* Problem to solve:
Where a picture appears, leave it out, and transcribe all the lines below exactly.

____________________

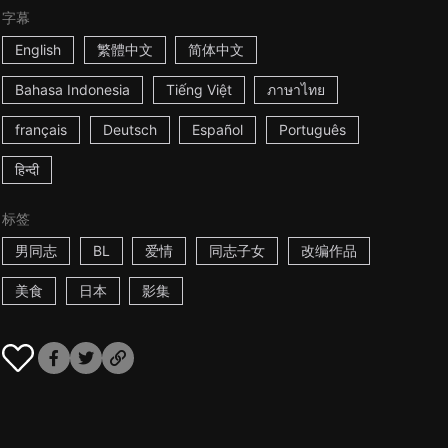
字幕
English
繁體中文
简体中文
Bahasa Indonesia
Tiếng Việt
ภาษาไทย
français
Deutsch
Español
Português
हिन्दी
标签
男同志
BL
爱情
同志子女
改编作品
美食
日本
影集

____________________

* Answer section:
字幕
English
繁體中文
简体中文
Bahasa Indonesia
Tiếng Việt
ภาษาไทย
français
Deutsch
Español
Português
हिन्दी
标签
男同志
BL
爱情
同志子女
改编作品
美食
日本
影集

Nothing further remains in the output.